Collected data:
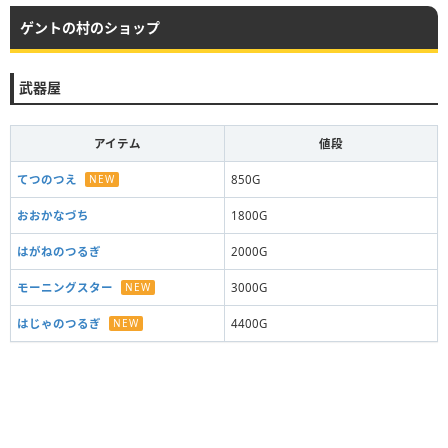
ゲントの村のショップ
武器屋
アイテム
値段
てつのつえ
NEW
850G
おおかなづち
1800G
はがねのつるぎ
2000G
モーニングスター
NEW
3000G
はじゃのつるぎ
NEW
4400G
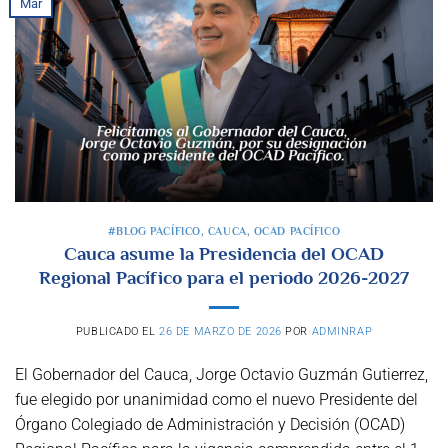
Mar
#BLOG PACÍFICO
,
CAUCA
,
OCAD PACÍFICO
Cauca asume la Presidencia del OCAD
Regional Pacífico para el periodo 2026-2027
PUBLICADO EL
26 DE MARZO DE 2026
POR
ADMINRAP
El Gobernador del Cauca, Jorge Octavio Guzmán Gutierrez,
fue elegido por unanimidad como el nuevo Presidente del
Órgano Colegiado de Administración y Decisión (OCAD)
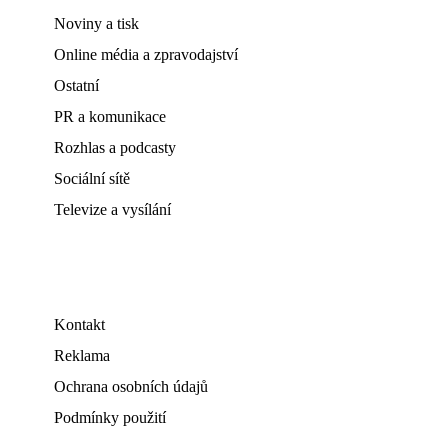
Noviny a tisk
Online média a zpravodajství
Ostatní
PR a komunikace
Rozhlas a podcasty
Sociální sítě
Televize a vysílání
Kontakt
Reklama
Ochrana osobních údajů
Podmínky použití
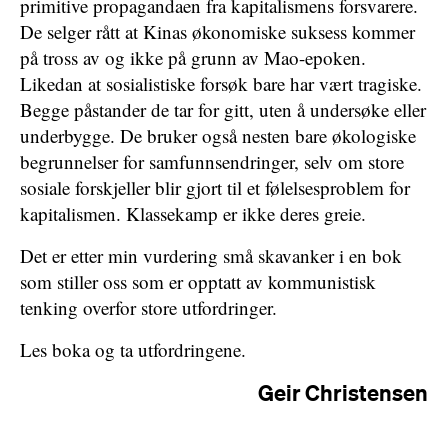
primitive propagandaen fra kapitalismens forsvarere.
De selger rått at Kinas økonomiske suksess kommer
på tross av og ikke på grunn av Mao-epoken.
Likedan at sosialistiske forsøk bare har vært tragiske.
Begge påstander de tar for gitt, uten å undersøke eller
underbygge. De bruker også nesten bare økologiske
begrunnelser for samfunnsendringer, selv om store
sosiale forskjeller blir gjort til et følelsesproblem for
kapitalismen. Klassekamp er ikke deres greie.
Det er etter min vurdering små skavanker i en bok
som stiller oss som er opptatt av kommunistisk
tenking overfor store utfordringer.
Les boka og ta utfordringene.
Geir Christensen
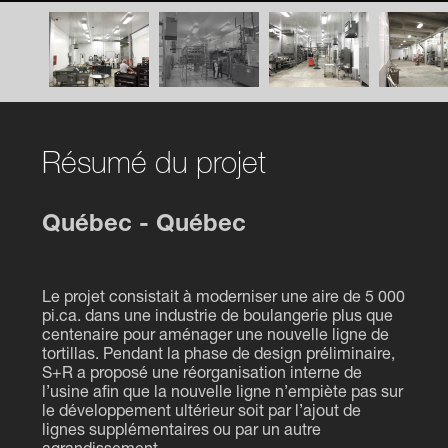
Résumé du projet
Québec - Québec
Le projet consistait à moderniser une aire de 5 000
pi.ca. dans une industrie de boulangerie plus que
centenaire pour aménager une nouvelle ligne de
tortillas. Pendant la phase de design préliminaire,
S+R a proposé une réorganisation interne de
l’usine afin que la nouvelle ligne n’empiète pas sur
le développement ultérieur soit par l’ajout de
lignes supplémentaires ou par un autre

◆ **Task details**:
Give back an exact reproduction of the entries, with all pictures excluded.

◆ **Solution**:
ゲントの村のショップ
武器屋
アイテム
値段
てつのつえ
NEW
850G
おおかなづち
1800G
はがねのつるぎ
2000G
モーニングスター
NEW
3000G
はじゃのつるぎ
NEW
4400G
Mar
#BLOG PACÍFICO
,
CAUCA
,
OCAD PACÍFICO
Cauca asume la Presidencia del OCAD
Regional Pacífico para el periodo 2026-2027
PUBLICADO EL
26 DE MARZO DE 2026
POR
ADMINRAP
El Gobernador del Cauca, Jorge Octavio Guzmán Gutierrez,
fue elegido por unanimidad como el nuevo Presidente del
Órgano Colegiado de Administración y Decisión (OCAD)
Noviny a tisk
Online média a zpravodajství
Ostatní
PR a komunikace
Rozhlas a podcasty
Sociální sítě
Televize a vysílání
Kontakt
Reklama
Ochrana osobních údajů
Podmínky použití
primitive propagandaen fra kapitalismens forsvarere.
De selger rått at Kinas økonomiske suksess kommer
på tross av og ikke på grunn av Mao-epoken.
Likedan at sosialistiske forsøk bare har vært tragiske.
Begge påstander de tar for gitt, uten å undersøke eller
underbygge. De bruker også nesten bare økologiske
begrunnelser for samfunnsendringer, selv om store
sosiale forskjeller blir gjort til et følelsesproblem for
kapitalismen. Klassekamp er ikke deres greie.
Det er etter min vurdering små skavanker i en bok
som stiller oss som er opptatt av kommunistisk
tenking overfor store utfordringer.
Les boka og ta utfordringene.
Geir Christensen
Résumé du projet
Québec - Québec
Le projet consistait à moderniser une aire de 5 000
pi.ca. dans une industrie de boulangerie plus que
centenaire pour aménager une nouvelle ligne de
tortillas. Pendant la phase de design préliminaire,
S+R a proposé une réorganisation interne de
l’usine afin que la nouvelle ligne n’empiète pas sur
le développement ultérieur soit par l’ajout de
lignes supplémentaires ou par un autre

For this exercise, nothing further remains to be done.